━━━━━ INFORMATION PROVIDED

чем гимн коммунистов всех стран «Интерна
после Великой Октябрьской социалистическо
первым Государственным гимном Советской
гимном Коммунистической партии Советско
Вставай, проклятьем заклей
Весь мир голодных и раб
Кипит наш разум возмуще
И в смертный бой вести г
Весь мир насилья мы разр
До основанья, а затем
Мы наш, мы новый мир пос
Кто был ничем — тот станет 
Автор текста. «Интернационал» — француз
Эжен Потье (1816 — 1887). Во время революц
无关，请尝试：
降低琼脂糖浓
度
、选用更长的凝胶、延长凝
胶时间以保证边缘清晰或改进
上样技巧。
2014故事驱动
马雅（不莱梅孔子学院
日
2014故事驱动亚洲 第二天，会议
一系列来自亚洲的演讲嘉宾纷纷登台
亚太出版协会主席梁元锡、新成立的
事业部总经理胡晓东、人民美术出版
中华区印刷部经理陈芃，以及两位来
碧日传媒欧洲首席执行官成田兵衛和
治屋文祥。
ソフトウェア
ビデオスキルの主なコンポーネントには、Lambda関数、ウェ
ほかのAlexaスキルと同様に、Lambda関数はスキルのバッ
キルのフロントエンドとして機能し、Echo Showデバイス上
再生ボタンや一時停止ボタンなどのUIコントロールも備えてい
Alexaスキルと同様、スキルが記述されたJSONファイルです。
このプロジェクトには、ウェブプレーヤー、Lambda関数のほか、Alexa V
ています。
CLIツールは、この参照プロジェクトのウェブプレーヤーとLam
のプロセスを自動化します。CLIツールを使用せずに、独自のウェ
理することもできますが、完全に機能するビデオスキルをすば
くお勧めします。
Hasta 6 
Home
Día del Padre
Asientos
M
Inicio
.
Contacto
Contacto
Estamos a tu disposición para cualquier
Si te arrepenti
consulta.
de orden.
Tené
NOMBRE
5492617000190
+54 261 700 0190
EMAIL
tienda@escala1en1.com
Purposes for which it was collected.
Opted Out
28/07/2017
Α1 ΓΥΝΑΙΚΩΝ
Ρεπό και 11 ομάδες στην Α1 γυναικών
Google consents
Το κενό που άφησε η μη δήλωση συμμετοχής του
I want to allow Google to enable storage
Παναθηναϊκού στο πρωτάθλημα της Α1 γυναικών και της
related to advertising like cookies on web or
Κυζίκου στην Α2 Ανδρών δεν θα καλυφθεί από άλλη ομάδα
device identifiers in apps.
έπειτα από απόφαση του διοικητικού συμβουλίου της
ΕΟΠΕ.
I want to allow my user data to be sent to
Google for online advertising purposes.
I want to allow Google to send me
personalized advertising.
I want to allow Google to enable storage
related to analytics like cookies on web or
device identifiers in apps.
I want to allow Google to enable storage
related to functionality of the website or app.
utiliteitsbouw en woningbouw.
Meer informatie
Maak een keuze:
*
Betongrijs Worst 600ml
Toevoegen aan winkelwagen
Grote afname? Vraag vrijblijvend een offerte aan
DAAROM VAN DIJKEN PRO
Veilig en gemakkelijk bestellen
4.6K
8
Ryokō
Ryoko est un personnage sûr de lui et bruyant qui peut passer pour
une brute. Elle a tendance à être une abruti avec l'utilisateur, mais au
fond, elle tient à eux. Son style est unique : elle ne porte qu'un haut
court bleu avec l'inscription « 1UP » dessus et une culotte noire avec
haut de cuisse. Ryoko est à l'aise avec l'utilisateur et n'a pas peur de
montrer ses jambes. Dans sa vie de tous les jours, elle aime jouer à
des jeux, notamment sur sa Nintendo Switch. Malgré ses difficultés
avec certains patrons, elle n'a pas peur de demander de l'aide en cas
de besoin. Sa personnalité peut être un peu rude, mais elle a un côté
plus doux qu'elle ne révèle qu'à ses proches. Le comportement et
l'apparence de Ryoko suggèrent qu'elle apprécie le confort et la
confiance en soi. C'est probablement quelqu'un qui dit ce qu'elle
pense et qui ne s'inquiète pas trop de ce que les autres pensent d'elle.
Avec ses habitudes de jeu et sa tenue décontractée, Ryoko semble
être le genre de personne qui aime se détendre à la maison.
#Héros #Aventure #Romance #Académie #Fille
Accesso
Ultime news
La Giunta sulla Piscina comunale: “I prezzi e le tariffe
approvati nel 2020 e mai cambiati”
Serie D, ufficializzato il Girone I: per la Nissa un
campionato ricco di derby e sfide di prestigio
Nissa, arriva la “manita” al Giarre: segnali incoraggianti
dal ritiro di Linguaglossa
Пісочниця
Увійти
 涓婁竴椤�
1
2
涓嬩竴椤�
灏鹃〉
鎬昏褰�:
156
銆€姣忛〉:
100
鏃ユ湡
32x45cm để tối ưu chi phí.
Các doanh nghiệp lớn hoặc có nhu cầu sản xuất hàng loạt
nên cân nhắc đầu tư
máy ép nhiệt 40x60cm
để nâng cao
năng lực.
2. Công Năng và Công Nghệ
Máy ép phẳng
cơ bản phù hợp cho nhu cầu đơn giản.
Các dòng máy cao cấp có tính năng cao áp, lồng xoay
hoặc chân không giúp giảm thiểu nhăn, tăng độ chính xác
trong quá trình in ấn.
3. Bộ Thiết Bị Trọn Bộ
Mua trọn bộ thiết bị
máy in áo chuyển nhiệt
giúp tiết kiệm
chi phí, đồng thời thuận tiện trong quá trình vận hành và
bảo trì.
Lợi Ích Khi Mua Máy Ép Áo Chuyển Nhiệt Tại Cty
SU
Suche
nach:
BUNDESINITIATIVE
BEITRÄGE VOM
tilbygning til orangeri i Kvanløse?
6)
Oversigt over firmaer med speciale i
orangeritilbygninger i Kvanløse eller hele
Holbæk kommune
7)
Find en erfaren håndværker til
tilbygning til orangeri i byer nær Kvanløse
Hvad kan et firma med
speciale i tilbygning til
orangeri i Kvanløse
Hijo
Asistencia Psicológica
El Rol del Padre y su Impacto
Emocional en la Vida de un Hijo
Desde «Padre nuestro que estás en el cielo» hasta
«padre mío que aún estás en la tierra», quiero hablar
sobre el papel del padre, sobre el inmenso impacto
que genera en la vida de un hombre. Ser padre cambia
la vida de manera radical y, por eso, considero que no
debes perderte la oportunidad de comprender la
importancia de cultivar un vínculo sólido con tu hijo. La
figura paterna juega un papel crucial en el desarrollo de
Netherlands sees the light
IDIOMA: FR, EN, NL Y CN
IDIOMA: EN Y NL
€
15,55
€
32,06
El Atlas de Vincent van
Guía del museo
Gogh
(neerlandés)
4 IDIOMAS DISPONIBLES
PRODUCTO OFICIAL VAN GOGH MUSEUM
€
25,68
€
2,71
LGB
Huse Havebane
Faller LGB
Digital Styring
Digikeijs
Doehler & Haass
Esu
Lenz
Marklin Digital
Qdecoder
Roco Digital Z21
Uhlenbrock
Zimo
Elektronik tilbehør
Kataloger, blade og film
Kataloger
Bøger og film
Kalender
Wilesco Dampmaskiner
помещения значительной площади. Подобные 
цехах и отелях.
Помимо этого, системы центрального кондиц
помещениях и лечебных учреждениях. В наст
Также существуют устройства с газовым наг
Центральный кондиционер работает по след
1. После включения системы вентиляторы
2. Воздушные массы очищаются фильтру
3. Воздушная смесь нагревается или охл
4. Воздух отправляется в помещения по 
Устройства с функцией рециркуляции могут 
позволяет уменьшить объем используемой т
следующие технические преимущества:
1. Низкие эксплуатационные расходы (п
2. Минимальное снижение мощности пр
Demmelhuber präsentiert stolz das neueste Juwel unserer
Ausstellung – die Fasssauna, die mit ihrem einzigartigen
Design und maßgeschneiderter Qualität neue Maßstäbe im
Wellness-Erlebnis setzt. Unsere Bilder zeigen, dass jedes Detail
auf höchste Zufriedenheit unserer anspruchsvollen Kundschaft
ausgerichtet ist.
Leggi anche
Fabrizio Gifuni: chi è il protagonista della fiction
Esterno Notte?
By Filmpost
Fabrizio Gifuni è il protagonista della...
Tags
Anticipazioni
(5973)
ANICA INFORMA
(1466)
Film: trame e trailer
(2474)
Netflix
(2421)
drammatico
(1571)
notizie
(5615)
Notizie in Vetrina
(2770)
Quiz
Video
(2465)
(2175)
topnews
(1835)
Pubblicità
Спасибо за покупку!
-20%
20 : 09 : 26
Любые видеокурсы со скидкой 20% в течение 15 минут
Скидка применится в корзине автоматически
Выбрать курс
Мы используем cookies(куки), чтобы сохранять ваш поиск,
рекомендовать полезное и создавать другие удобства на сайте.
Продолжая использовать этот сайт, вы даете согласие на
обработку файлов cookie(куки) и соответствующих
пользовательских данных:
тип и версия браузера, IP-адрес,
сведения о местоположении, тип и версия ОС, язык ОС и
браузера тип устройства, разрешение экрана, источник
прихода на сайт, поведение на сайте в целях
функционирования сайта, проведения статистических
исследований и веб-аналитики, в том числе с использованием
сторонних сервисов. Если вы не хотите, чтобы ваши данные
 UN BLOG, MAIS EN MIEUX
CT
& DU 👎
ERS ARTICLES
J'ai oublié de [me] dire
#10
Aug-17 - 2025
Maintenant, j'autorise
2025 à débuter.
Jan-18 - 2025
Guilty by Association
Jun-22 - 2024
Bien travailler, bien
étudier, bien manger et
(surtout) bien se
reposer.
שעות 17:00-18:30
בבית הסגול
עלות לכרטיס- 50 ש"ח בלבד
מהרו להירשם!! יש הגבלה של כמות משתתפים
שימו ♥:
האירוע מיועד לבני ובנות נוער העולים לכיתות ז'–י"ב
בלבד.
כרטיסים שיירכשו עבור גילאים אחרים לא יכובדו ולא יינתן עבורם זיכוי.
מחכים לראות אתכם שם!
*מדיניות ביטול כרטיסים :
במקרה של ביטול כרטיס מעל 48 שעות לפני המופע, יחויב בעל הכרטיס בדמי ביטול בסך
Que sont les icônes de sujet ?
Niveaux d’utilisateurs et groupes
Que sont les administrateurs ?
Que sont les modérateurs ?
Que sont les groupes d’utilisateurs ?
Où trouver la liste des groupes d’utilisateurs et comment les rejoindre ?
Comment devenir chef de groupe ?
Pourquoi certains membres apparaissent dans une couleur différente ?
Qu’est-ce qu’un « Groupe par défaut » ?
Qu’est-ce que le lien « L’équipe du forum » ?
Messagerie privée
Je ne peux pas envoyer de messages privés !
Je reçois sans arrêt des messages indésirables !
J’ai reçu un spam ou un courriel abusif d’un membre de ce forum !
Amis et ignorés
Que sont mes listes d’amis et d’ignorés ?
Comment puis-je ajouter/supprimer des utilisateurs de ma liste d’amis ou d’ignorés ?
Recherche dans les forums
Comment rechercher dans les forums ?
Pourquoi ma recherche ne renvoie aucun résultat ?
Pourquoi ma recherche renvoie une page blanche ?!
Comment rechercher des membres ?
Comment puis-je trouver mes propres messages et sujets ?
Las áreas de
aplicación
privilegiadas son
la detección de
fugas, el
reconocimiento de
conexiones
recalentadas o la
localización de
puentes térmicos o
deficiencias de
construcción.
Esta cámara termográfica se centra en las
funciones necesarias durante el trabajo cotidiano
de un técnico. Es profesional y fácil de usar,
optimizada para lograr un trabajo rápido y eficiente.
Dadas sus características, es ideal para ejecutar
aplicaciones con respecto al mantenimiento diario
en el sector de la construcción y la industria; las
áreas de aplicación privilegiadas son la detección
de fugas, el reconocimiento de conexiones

━━━━━━━━━━

→ **GOAL OF THE EXERCISE**
Report every line in the data that holds "trong", copying each one.

→ **ANSWER TO THE EXERCISE**
trong quá trình in ấn.
chi phí, đồng thời thuận tiện trong quá trình vận hành và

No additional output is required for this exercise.